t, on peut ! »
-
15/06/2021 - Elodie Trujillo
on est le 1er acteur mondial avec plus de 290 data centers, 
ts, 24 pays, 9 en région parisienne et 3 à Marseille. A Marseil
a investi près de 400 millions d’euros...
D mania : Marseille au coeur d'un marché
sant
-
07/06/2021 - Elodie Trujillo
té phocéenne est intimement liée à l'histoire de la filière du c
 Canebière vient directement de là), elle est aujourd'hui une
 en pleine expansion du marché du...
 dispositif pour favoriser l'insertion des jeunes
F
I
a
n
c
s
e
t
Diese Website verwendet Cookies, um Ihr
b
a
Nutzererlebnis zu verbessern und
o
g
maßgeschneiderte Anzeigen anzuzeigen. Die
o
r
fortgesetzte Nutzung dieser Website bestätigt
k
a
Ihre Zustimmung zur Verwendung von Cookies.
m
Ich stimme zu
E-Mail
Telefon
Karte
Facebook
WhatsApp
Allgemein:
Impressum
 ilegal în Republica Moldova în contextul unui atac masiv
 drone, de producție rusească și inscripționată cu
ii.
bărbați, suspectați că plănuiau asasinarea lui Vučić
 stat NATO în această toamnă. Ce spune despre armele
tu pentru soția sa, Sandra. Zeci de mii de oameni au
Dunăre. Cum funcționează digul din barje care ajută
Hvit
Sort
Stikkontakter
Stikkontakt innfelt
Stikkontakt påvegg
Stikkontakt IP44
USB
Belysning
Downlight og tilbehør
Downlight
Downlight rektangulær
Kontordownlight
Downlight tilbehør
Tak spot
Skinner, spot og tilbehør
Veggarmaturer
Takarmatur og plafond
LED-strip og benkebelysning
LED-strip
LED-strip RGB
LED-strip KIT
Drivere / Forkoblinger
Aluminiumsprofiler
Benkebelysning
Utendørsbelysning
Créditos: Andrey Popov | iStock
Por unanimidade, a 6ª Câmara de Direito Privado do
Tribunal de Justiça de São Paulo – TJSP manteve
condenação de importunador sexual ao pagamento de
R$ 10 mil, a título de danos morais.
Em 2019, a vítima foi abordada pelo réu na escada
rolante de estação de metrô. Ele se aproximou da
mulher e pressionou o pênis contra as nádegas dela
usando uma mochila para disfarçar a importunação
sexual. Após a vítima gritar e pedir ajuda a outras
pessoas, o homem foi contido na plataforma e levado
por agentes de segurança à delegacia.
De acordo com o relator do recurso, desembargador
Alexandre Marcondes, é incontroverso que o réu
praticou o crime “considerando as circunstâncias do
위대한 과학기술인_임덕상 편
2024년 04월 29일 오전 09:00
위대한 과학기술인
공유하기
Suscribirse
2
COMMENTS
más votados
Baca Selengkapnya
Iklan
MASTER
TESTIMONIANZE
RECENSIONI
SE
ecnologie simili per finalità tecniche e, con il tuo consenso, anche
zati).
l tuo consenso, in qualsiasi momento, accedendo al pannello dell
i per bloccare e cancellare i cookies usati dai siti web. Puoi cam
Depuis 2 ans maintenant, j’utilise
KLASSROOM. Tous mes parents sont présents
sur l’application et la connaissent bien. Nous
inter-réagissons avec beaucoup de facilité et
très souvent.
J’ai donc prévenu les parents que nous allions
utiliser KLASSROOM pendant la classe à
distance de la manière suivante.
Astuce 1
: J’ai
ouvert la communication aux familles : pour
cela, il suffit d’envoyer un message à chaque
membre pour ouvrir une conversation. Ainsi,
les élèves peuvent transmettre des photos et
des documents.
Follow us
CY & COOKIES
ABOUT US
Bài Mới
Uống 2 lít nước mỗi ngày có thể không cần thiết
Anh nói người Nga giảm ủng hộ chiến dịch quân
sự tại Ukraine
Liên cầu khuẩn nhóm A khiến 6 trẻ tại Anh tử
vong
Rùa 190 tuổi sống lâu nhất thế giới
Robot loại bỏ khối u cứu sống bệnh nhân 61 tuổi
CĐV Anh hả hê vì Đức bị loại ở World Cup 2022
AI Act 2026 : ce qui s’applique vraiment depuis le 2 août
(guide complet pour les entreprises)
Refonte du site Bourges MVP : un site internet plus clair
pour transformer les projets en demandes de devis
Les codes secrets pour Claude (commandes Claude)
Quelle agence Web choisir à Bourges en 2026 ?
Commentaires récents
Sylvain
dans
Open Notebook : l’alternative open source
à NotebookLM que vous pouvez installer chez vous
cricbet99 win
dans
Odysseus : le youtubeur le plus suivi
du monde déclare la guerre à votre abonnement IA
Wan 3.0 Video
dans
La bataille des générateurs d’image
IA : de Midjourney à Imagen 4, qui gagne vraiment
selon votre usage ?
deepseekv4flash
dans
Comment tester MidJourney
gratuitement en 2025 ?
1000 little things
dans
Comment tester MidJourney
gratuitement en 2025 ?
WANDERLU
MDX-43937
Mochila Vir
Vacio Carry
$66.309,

Required action: Search the entries for the string "tuổi" and return each line where it turns up.

The completed task:
Rùa 190 tuổi sống lâu nhất thế giới
Robot loại bỏ khối u cứu sống bệnh nhân 61 tuổi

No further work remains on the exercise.